**INPUT DATA**
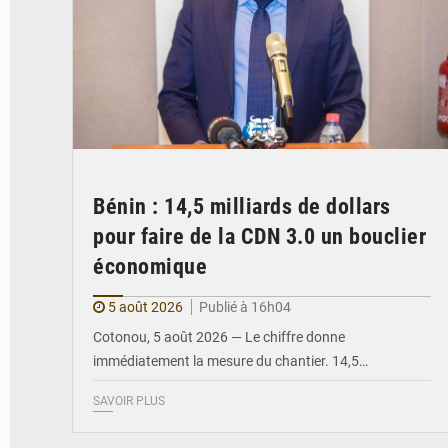
Bénin : 14,5 milliards de dollars
pour faire de la CDN 3.0 un bouclier
économique
5 août 2026
Publié à 16h04
Cotonou, 5 août 2026 — Le chiffre donne
immédiatement la mesure du chantier. 14,5…
SAVOIR PLUS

**YOUR INSTRUCTIONS**
Copy out every line above where "août" is present.

**ANSWER TO THE PROBLEM**
5 août 2026
Cotonou, 5 août 2026 — Le chiffre donne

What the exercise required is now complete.